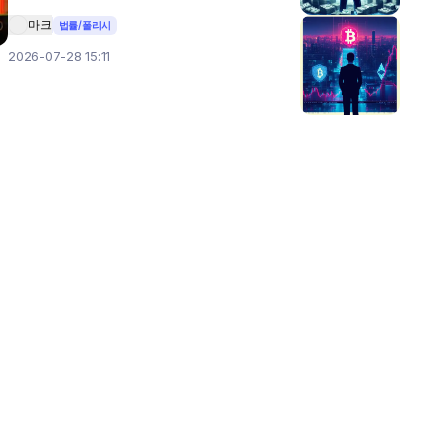
마크
법률/폴리시
2026-07-28 15:11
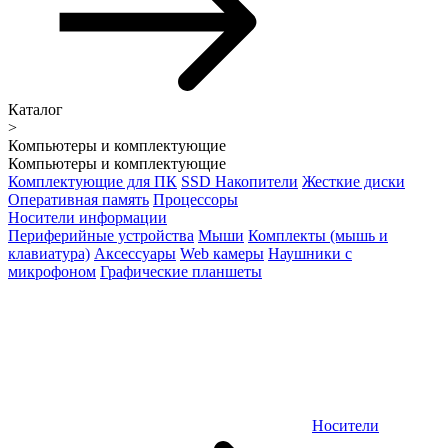
Каталог
>
Компьютеры и комплектующие
Компьютеры и комплектующие
Комплектующие для ПК
SSD Накопители
Жесткие диски
Оперативная память
Процессоры
Носители информации
Периферийные устройства
Мыши
Комплекты (мышь и
клавиатура)
Аксессуары
Web камеры
Наушники с
микрофоном
Графические планшеты
Носители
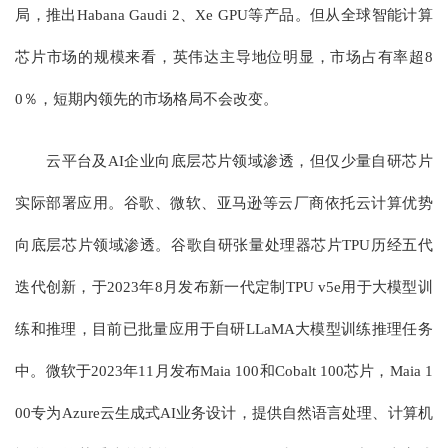
局，推出Habana Gaudi 2、Xe GPU等产品。但从全球智能计算
芯片市场的规模来看，英伟达主导地位明显，市场占有率超8
0％，短期内领先的市场格局不会改变。
云平台及AI企业向底层芯片领域渗透，但仅少量自研芯片
实际部署应用。谷歌、微软、亚马逊等云厂商依托云计算优势
向底层芯片领域渗透。谷歌自研张量处理器芯片TPU历经五代
迭代创新，于2023年8月发布新一代定制TPU v5e用于大模型训
练和推理，目前已批量应用于自研LLaMA大模型训练推理任务
中。微软于2023年11月发布Maia 100和Cobalt 100芯片，Maia 1
00专为Azure云生成式AI业务设计，提供自然语言处理、计算机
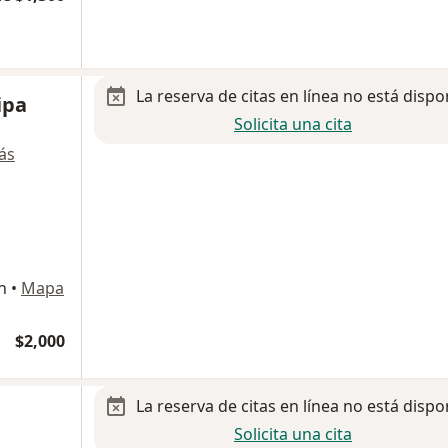
La reserva de citas en línea no está dispo
ipa
Solicita una cita
ás
n
•
Mapa
$2,000
La reserva de citas en línea no está dispo
Solicita una cita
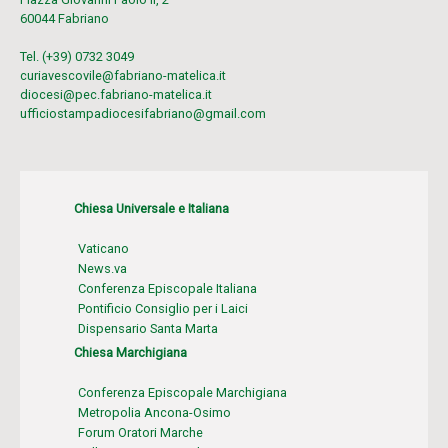
60044 Fabriano
Tel. (+39) 0732 3049
curiavescovile@fabriano-matelica.it
diocesi@pec.fabriano-matelica.it
ufficiostampadiocesifabriano@gmail.com
Chiesa Universale e Italiana
Vaticano
News.va
Conferenza Episcopale Italiana
Pontificio Consiglio per i Laici
Dispensario Santa Marta
Chiesa Marchigiana
Conferenza Episcopale Marchigiana
Metropolia Ancona-Osimo
Forum Oratori Marche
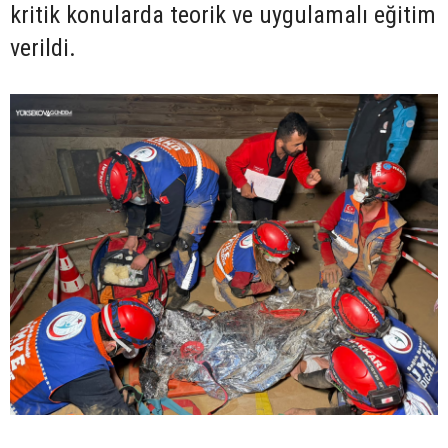
kritik konularda teorik ve uygulamalı eğitim
verildi.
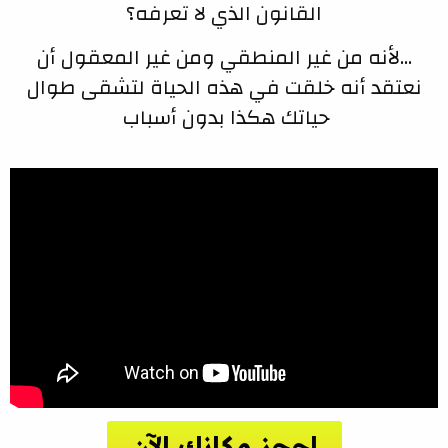
القانون الذي لا تعرفه؟
…لأنه من غير المنطقي ومن غير المعقول أن
نعتقد أنه خلقت في هذه الحياة لتشقى طوال
حياتك هكذا بدون أسباب
احجز مكانك الآن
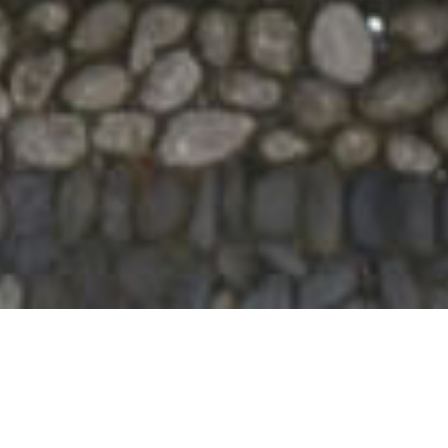
collaborano con le
Briciole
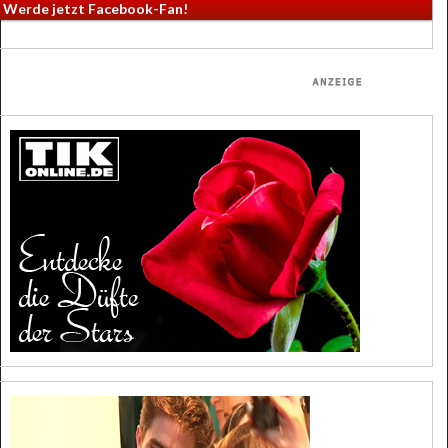
Werde jetzt Facebook-Fan!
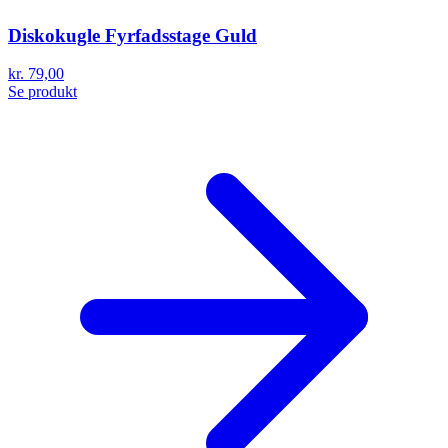
Diskokugle Fyrfadsstage Guld
kr. 79,00
Se produkt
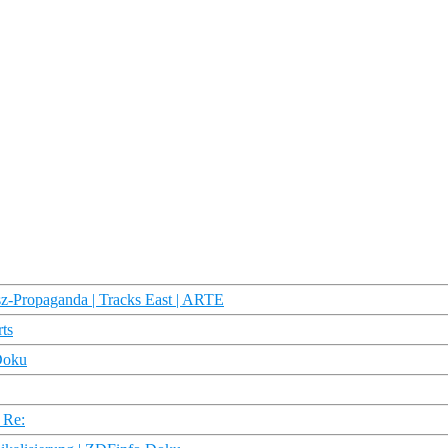
sz-Propaganda | Tracks East | ARTE
rts
Doku
 Re:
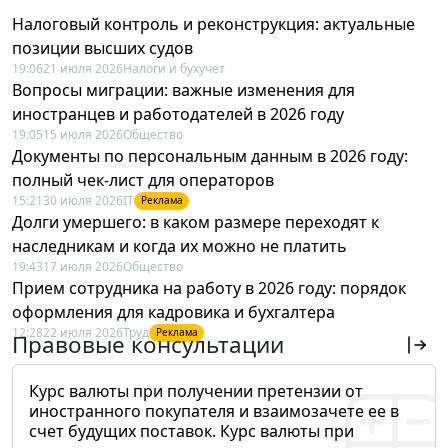
Налоговый контроль и реконструкция: актуальные
позиции высших судов
19:06
21 июля 2026
Налоги и бухучет
Вопросы миграции: важные изменения для
иностранцев и работодателей в 2026 году
19:05
15 июля 2026
Общество
Документы по персональным данным в 2026 году:
полный чек-лист для операторов
15:21
30 июля 2026
IT
Реклама
Долги умершего: в каком размере переходят к
наследникам и когда их можно не платить
19:43
17 июля 2026
Общество
Прием сотрудника на работу в 2026 году: порядок
оформления для кадровика и бухгалтера
12:28
22 июля 2026
Труд
Реклама
Правовые консультации
Курс валюты при получении претензии от
иностранного покупателя и взаимозачете ее в
счет будущих поставок. Курс валюты при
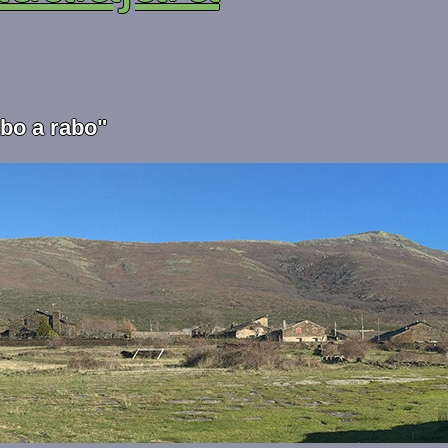
abo a rabo"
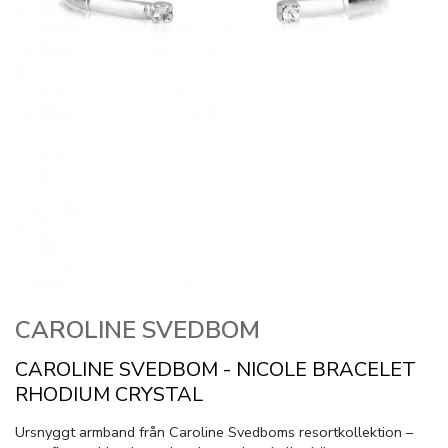
CAROLINE SVEDBOM
CAROLINE SVEDBOM - NICOLE BRACELET
RHODIUM CRYSTAL
Ursnyggt armband från Caroline Svedboms resortkollektion –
..............................
Give back the listing exactly, without a single picture.

**Task answer:**
마크
법률/폴리시
2026-07-28 15:11
Каталог
>
Компьютеры и комплектующие
Компьютеры и комплектующие
Комплектующие для ПК
SSD Накопители
Жесткие диски
Оперативная память
Процессоры
Носители информации
Периферийные устройства
Мыши
Комплекты (мышь и
клавиатура)
Аксессуары
Web камеры
Наушники с
микрофоном
Графические планшеты
Носители
局，推出Habana Gaudi 2、Xe GPU等产品。但从全球智能计算
芯片市场的规模来看，英伟达主导地位明显，市场占有率超8
0％，短期内领先的市场格局不会改变。
云平台及AI企业向底层芯片领域渗透，但仅少量自研芯片
实际部署应用。谷歌、微软、亚马逊等云厂商依托云计算优势
向底层芯片领域渗透。谷歌自研张量处理器芯片TPU历经五代
迭代创新，于2023年8月发布新一代定制TPU v5e用于大模型训
练和推理，目前已批量应用于自研LLaMA大模型训练推理任务
中。微软于2023年11月发布Maia 100和Cobalt 100芯片，Maia 1
00专为Azure云生成式AI业务设计，提供自然语言处理、计算机
La reserva de citas en línea no está dispo
ipa
Solicita una cita
ás
n
•
Mapa
$2,000
La reserva de citas en línea no está dispo
Solicita una cita
60044 Fabriano
Tel. (+39) 0732 3049
curiavescovile@fabriano-matelica.it
diocesi@pec.fabriano-matelica.it
ufficiostampadiocesifabriano@gmail.com
Chiesa Universale e Italiana
Vaticano
News.va
Conferenza Episcopale Italiana
Pontificio Consiglio per i Laici
Dispensario Santa Marta
Chiesa Marchigiana
Conferenza Episcopale Marchigiana
Metropolia Ancona-Osimo
Forum Oratori Marche
kritik konularda teorik ve uygulamalı eğitim
verildi.
القانون الذي لا تعرفه؟
…لأنه من غير المنطقي ومن غير المعقول أن
نعتقد أنه خلقت في هذه الحياة لتشقى طوال
حياتك هكذا بدون أسباب
احجز مكانك الآن
collaborano con le
Briciole
Werde jetzt Facebook-Fan!
Diskokugle Fyrfadsstage Guld
kr. 79,00
Se produkt
sz-Propaganda | Tracks East | ARTE
rts
Doku
 Re:
Налоговый контроль и реконструкция: актуальные
позиции высших судов
19:06
21 июля 2026
Налоги и бухучет
Вопросы миграции: важные изменения для
иностранцев и работодателей в 2026 году
19:05
15 июля 2026
Общество
Документы по персональным данным в 2026 году:
полный чек-лист для операторов
15:21
30 июля 2026
IT
Реклама
Долги умершего: в каком размере переходят к
наследникам и когда их можно не платить
19:43
17 июля 2026
Общество
Прием сотрудника на работу в 2026 году: порядок
оформления для кадровика и бухгалтера
12:28
22 июля 2026
Труд
Реклама
Правовые консультации
Курс валюты при получении претензии от
иностранного покупателя и взаимозачете ее в
счет будущих поставок. Курс валюты при
abo a rabo"
CAROLINE SVEDBOM
CAROLINE SVEDBOM - NICOLE BRACELET
RHODIUM CRYSTAL
Ursnyggt armband från Caroline Svedboms resortkollektion –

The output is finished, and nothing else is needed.